EXERCISE >>
Would you please write out the records below exactly as they appear?

Data entries
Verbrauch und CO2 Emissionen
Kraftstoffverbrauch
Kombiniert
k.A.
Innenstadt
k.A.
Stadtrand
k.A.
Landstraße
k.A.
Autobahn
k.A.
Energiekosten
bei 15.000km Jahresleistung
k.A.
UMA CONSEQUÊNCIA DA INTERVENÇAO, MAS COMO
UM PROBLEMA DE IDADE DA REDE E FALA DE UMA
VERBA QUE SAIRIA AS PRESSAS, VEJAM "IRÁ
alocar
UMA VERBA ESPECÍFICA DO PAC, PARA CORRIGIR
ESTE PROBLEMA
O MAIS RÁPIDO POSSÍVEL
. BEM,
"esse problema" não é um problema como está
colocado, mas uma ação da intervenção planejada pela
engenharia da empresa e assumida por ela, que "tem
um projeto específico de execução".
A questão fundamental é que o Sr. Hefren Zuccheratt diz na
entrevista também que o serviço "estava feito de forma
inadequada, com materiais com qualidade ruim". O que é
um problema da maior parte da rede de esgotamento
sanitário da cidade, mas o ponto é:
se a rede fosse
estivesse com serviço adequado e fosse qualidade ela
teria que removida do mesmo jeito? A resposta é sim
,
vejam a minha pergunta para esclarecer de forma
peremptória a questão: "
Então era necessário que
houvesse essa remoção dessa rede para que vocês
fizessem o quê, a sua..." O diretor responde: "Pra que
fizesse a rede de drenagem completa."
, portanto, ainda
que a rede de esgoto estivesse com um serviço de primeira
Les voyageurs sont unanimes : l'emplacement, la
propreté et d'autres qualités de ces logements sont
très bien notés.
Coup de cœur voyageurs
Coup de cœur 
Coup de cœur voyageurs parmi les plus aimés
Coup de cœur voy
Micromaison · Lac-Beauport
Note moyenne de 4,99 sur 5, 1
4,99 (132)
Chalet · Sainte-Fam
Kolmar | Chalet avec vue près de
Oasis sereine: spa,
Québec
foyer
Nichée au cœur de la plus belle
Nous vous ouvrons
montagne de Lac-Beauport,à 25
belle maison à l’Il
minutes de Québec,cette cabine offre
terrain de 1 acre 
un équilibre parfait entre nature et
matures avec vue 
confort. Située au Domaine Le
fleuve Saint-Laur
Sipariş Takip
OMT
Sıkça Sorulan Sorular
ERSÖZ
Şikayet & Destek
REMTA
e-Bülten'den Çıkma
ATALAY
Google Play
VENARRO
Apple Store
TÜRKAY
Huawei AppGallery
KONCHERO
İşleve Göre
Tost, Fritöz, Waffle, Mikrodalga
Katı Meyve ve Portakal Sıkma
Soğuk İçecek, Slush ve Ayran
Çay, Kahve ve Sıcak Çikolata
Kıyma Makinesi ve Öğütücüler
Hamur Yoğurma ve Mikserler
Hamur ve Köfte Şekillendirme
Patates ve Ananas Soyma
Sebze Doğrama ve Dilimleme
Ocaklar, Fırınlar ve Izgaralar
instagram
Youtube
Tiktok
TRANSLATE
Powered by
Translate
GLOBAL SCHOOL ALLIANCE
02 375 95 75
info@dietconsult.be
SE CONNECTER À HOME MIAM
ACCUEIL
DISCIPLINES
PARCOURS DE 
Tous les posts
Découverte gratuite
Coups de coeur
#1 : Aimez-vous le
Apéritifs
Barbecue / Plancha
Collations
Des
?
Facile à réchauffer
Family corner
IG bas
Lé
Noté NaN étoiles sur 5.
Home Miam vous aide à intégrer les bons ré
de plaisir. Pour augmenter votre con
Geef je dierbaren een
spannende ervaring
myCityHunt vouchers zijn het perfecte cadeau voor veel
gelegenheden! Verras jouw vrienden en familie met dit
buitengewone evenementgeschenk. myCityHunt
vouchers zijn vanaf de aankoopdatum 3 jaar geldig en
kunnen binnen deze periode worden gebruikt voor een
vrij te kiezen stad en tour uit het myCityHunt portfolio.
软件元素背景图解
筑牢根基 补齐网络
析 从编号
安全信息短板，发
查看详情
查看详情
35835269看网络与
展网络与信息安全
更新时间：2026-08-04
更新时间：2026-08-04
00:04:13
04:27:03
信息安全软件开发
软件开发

COMPLETED EXERCISE >>
Verbrauch und CO2 Emissionen
Kraftstoffverbrauch
Kombiniert
k.A.
Innenstadt
k.A.
Stadtrand
k.A.
Landstraße
k.A.
Autobahn
k.A.
Energiekosten
bei 15.000km Jahresleistung
k.A.
UMA CONSEQUÊNCIA DA INTERVENÇAO, MAS COMO
UM PROBLEMA DE IDADE DA REDE E FALA DE UMA
VERBA QUE SAIRIA AS PRESSAS, VEJAM "IRÁ
alocar
UMA VERBA ESPECÍFICA DO PAC, PARA CORRIGIR
ESTE PROBLEMA
O MAIS RÁPIDO POSSÍVEL
. BEM,
"esse problema" não é um problema como está
colocado, mas uma ação da intervenção planejada pela
engenharia da empresa e assumida por ela, que "tem
um projeto específico de execução".
A questão fundamental é que o Sr. Hefren Zuccheratt diz na
entrevista também que o serviço "estava feito de forma
inadequada, com materiais com qualidade ruim". O que é
um problema da maior parte da rede de esgotamento
sanitário da cidade, mas o ponto é:
se a rede fosse
estivesse com serviço adequado e fosse qualidade ela
teria que removida do mesmo jeito? A resposta é sim
,
vejam a minha pergunta para esclarecer de forma
peremptória a questão: "
Então era necessário que
houvesse essa remoção dessa rede para que vocês
fizessem o quê, a sua..." O diretor responde: "Pra que
fizesse a rede de drenagem completa."
, portanto, ainda
que a rede de esgoto estivesse com um serviço de primeira
Les voyageurs sont unanimes : l'emplacement, la
propreté et d'autres qualités de ces logements sont
très bien notés.
Coup de cœur voyageurs
Coup de cœur 
Coup de cœur voyageurs parmi les plus aimés
Coup de cœur voy
Micromaison · Lac-Beauport
Note moyenne de 4,99 sur 5, 1
4,99 (132)
Chalet · Sainte-Fam
Kolmar | Chalet avec vue près de
Oasis sereine: spa,
Québec
foyer
Nichée au cœur de la plus belle
Nous vous ouvrons
montagne de Lac-Beauport,à 25
belle maison à l’Il
minutes de Québec,cette cabine offre
terrain de 1 acre 
un équilibre parfait entre nature et
matures avec vue 
confort. Située au Domaine Le
fleuve Saint-Laur
Sipariş Takip
OMT
Sıkça Sorulan Sorular
ERSÖZ
Şikayet & Destek
REMTA
e-Bülten'den Çıkma
ATALAY
Google Play
VENARRO
Apple Store
TÜRKAY
Huawei AppGallery
KONCHERO
İşleve Göre
Tost, Fritöz, Waffle, Mikrodalga
Katı Meyve ve Portakal Sıkma
Soğuk İçecek, Slush ve Ayran
Çay, Kahve ve Sıcak Çikolata
Kıyma Makinesi ve Öğütücüler
Hamur Yoğurma ve Mikserler
Hamur ve Köfte Şekillendirme
Patates ve Ananas Soyma
Sebze Doğrama ve Dilimleme
Ocaklar, Fırınlar ve Izgaralar
instagram
Youtube
Tiktok
TRANSLATE
Powered by
Translate
GLOBAL SCHOOL ALLIANCE
02 375 95 75
info@dietconsult.be
SE CONNECTER À HOME MIAM
ACCUEIL
DISCIPLINES
PARCOURS DE 
Tous les posts
Découverte gratuite
Coups de coeur
#1 : Aimez-vous le
Apéritifs
Barbecue / Plancha
Collations
Des
?
Facile à réchauffer
Family corner
IG bas
Lé
Noté NaN étoiles sur 5.
Home Miam vous aide à intégrer les bons ré
de plaisir. Pour augmenter votre con
Geef je dierbaren een
spannende ervaring
myCityHunt vouchers zijn het perfecte cadeau voor veel
gelegenheden! Verras jouw vrienden en familie met dit
buitengewone evenementgeschenk. myCityHunt
vouchers zijn vanaf de aankoopdatum 3 jaar geldig en
kunnen binnen deze periode worden gebruikt voor een
vrij te kiezen stad en tour uit het myCityHunt portfolio.
软件元素背景图解
筑牢根基 补齐网络
析 从编号
安全信息短板，发
查看详情
查看详情
35835269看网络与
展网络与信息安全
更新时间：2026-08-04
更新时间：2026-08-04
00:04:13
04:27:03
信息安全软件开发
软件开发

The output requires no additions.